The histories of gasoline and ethanol (“drinking alcohol”) go back for more than a century. Ethanol fueled Henry Ford’s Model T in 1908. It was first blended with gasoline in the 1920s and 1930s, a practice that was revived in the 1970s and continues to this day.
In the United States, the conflict over gasoline-ethanol mostly concerns corn crops, public subsidies and government mandates. Here in the Cayman Islands, it’s a bit different.
As our readers saw on the front page of Monday’s Compass, the local controversy doesn’t involve what’s sold at the pump for the purpose of combustion, but what’s sold inside convenience stores for the purpose of intoxication.
Put another way, should Cayman’s gas stations be allowed to obtain liquor licenses and sell beer, wine and spirits?
“But don’t they already?” some readers might respond. True, one gas station in George Town and two in Bodden Town are currently allowed to sell intoxicating beverages, but that’s under the terms of licenses that were “grandfathered in” decades ago.
Objecting to a new liquor license application by developer Gary Rutty, who is building a Rubis station on Shamrock Road, license holders Robert Hamaty, Prentice Panton and David Khouri wrote that, “It has been government’s policy since 2002 not to grant liquor licenses to gas stations,” pointing to an order from Cabinet to the Liquor Licensing Board to that effect.
The objectors continue, “If this new license is granted, how will the Liquor Licensing Board justify refusing applications from the 22 other stations on [Grand Cayman]?”
That’s a valid question for the board to consider — but, seen through the eyes of the consumer, it’s not the most important one.
From the general population’s perspective, we would ask, “Why does Grand Cayman have an appointed Liquor Licensing Board in the first place?” (And the related, “Why do the Sister Islands have their own liquor board?”)
Speaking frankly, we don’t know what the board should or shouldn’t do with Mr.
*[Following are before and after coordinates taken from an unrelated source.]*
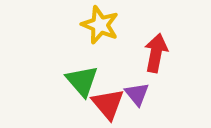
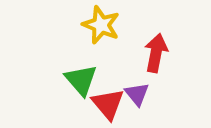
yellow star: moved 1 px right
green triangle: moved 1 px left, 1 px up
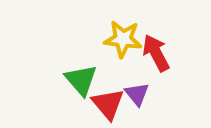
yellow star: moved 22 px right, 14 px down; rotated 15 degrees counterclockwise
red arrow: rotated 39 degrees counterclockwise
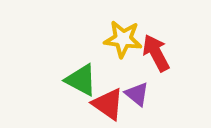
green triangle: rotated 21 degrees counterclockwise
purple triangle: rotated 12 degrees counterclockwise
red triangle: rotated 15 degrees counterclockwise
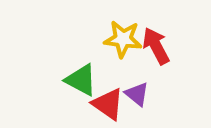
red arrow: moved 7 px up
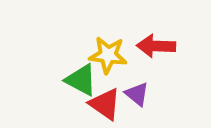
yellow star: moved 15 px left, 16 px down
red arrow: rotated 60 degrees counterclockwise
red triangle: moved 3 px left
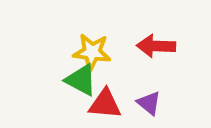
yellow star: moved 16 px left, 3 px up
purple triangle: moved 12 px right, 9 px down
red triangle: rotated 30 degrees counterclockwise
Rutty’s application, in the context of the objection, the Cabinet order, “grandfathered-in” licenses, the appearance of setting precedent, or potential ramifications to the house of cards the liquor industry has erected under the board’s supervision.
In fact, the way we see it, each of those points constitutes an argument against the structure of the current regulatory apparatus, and perhaps the existence of the board itself.
In these changing (and already changed) times, it’s not simply that the appointed board is an anachronism; it’s that the pretense of regulating alcohol as a “controlled substance” on an island packed to the brim with bars, clubs, restaurants, hotels, stores, ships and sundry other dispensaries is an obvious fiction. Allowing one — or 100 — gas stations to sell alcohol isn’t going to encourage a single person to start drinking, or to start drinking more.
(And don’t get us started on the liquor board’s other directive, “music and dancing licenses.”)
We don’t understand the necessity of injecting an appointed board in the middle of what should be an administrative, tick-the-box exercise between the license applicant and, say, the Department of Commerce and Investment.
Philosophically, we aren’t in favor of having more or fewer retailers. We do support free enterprise and capitalism.